Optimization of dNTPs, MgCl₂, Polymerase, and Salts

Optimize amounts of dNTPs, MgCl₂, polymerase, and salts: When running so many reactions at once, it is essential to have extra dNTPs and magnesium so the reaction does not run out of components.

As mentioned earlier, dNTPs are the nucleotide bases the DNA polymerase added to the growing DNA strand. The concentration of each dNTP in the reaction mixture is usually 200 μM. It is essential to have equal concentrations of each dNTP (dATP, dCTP, dGTP, dTTP), as inaccuracy in the concentration of a single dNTP
dramatically increases the opportunity for misincorporation.

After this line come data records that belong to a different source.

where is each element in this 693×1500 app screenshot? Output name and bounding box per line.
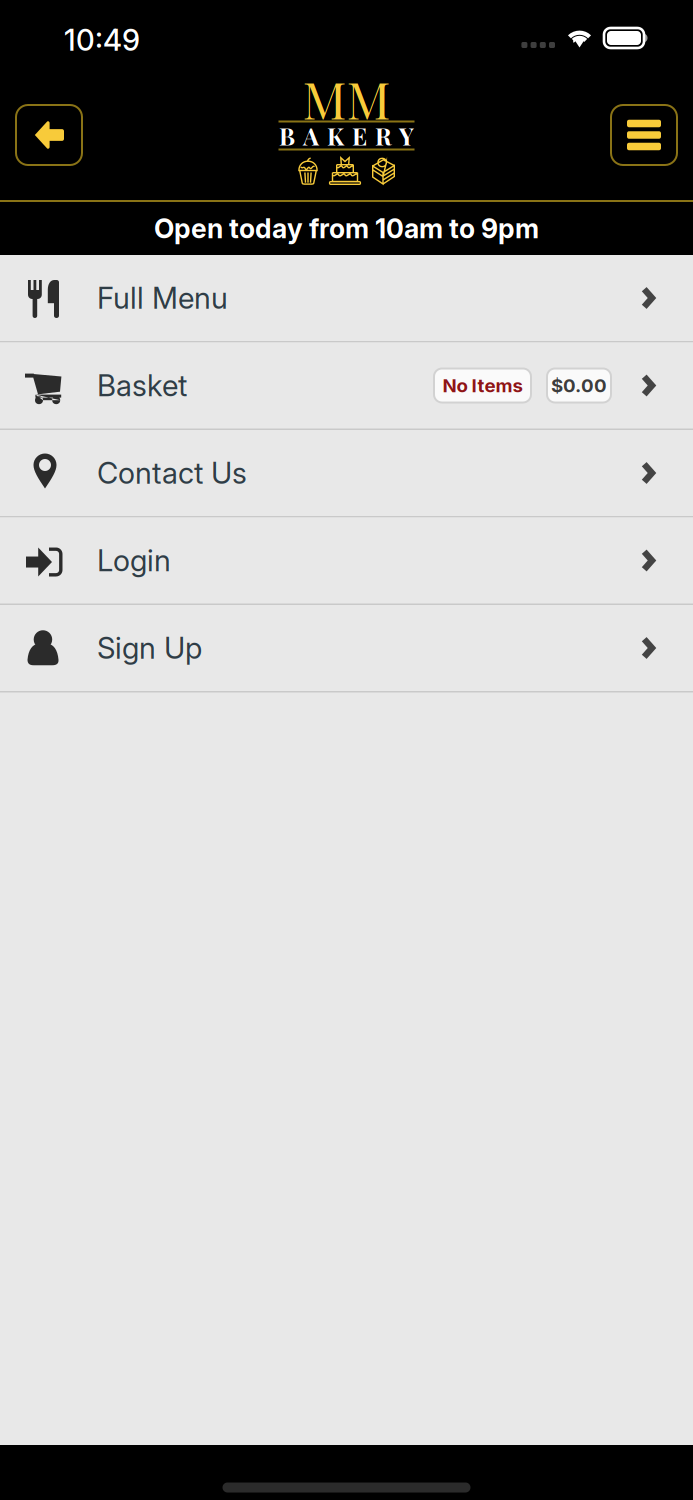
staticText: MM [302,65,390,132]
button[interactable]: Menu [611,105,677,165]
button[interactable]: Contact Us [0,430,693,516]
button[interactable]: Basket [0,342,693,428]
staticText: Contact Us [97,455,247,491]
staticText: Full Menu [97,280,228,316]
staticText: No Items [442,374,522,397]
button[interactable]: Back [16,105,82,165]
button[interactable]: Sign Up [0,605,693,691]
button[interactable]: Login [0,518,693,604]
staticText: Basket [97,368,187,403]
staticText: $0.00 [551,374,607,397]
staticText: Login [97,543,171,578]
button[interactable]: Full Menu [0,255,693,341]
staticText: Sign Up [97,630,202,666]
staticText: BAKERY [279,120,414,152]
staticText: 10:49 [64,22,140,58]
staticText: Open today from 10am to 9pm [154,212,539,245]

Taq DNA polymerase—This type of DNA polymerase is isolated from the bacterium Thermus aquatics, which lives in hot environments and maintains heat-stable biomolecules. Therefore, Taq DNA polymerase can efficiently synthesize DNA under the heat-intensive conditions of the PCR reaction. There are other polymerases, but Taq is the most commonly used. The ideal temperature for Taq DNA polymerase activity is 72°C. Lower temperatures may predispose to non-specific binding, while higher temperatures may be too stringent.

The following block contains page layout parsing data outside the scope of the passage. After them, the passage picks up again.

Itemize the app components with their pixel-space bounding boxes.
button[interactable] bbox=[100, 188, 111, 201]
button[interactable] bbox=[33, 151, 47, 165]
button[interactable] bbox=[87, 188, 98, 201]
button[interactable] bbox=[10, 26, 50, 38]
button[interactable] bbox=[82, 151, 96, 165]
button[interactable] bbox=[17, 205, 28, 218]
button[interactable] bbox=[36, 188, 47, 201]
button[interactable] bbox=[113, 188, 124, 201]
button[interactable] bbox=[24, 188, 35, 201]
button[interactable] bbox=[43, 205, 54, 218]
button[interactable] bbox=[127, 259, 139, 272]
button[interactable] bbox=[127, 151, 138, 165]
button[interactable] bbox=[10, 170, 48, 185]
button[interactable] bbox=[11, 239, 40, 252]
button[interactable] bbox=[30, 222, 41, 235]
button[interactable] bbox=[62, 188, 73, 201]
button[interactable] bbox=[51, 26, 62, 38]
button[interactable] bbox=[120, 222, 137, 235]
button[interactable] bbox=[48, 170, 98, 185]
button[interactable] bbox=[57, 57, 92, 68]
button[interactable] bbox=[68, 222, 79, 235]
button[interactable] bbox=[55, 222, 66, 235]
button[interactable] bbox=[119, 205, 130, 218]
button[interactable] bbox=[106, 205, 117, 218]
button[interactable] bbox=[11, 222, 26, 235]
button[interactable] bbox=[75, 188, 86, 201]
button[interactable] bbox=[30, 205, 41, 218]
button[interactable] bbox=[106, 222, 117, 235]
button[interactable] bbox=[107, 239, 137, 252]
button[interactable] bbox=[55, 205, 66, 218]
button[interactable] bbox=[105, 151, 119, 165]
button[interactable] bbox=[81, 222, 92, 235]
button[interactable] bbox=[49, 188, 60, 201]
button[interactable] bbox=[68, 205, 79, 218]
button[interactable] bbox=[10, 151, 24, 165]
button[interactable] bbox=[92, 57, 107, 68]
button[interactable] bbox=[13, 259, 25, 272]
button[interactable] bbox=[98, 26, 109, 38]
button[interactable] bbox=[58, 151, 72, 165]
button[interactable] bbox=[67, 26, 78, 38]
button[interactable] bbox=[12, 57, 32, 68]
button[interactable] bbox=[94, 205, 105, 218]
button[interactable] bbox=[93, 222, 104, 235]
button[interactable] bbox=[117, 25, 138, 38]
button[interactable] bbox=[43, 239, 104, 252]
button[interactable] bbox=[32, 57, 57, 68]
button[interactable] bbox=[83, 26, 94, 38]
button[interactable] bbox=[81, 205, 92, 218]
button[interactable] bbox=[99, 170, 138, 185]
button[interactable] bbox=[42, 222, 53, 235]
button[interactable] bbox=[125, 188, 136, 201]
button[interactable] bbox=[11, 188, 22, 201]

Usually, 0.02 units of Taq DNA polymerase are used per μl of the reaction mix. Higher concentrations of Taq DNA polymerase may cause the synthesis of nonspecific products. However, if inhibitors are present in the reaction mix (e.g. if the template DNA used is not highly purified), higher amounts of Taq DNA polymerase (0.04-0.06 units) may be necessary to obtain a better yield of amplification products.

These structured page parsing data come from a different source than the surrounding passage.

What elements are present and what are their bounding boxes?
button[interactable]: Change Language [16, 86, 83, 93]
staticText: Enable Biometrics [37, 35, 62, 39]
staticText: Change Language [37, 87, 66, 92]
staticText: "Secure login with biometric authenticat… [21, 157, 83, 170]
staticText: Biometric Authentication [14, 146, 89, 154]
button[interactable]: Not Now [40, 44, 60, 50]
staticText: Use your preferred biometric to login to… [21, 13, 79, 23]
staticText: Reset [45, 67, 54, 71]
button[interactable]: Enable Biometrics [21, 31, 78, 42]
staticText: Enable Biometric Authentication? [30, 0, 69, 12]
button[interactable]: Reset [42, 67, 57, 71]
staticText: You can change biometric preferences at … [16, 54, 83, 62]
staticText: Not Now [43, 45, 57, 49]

MgCl₂ - The concentration of MgCl₂ influences the stringency of the interaction between the primers and the template DNA. The range of MgCl₂ usually is from 0.5 - 4 mM.

Salt and buffers stabilize enzyme function and the formation of primer-template hybrids. Buffers often contain Tris-HCl, KCl, and sometimes MgCl2. Occasionally, bovine serum albumin is added to enhance yield.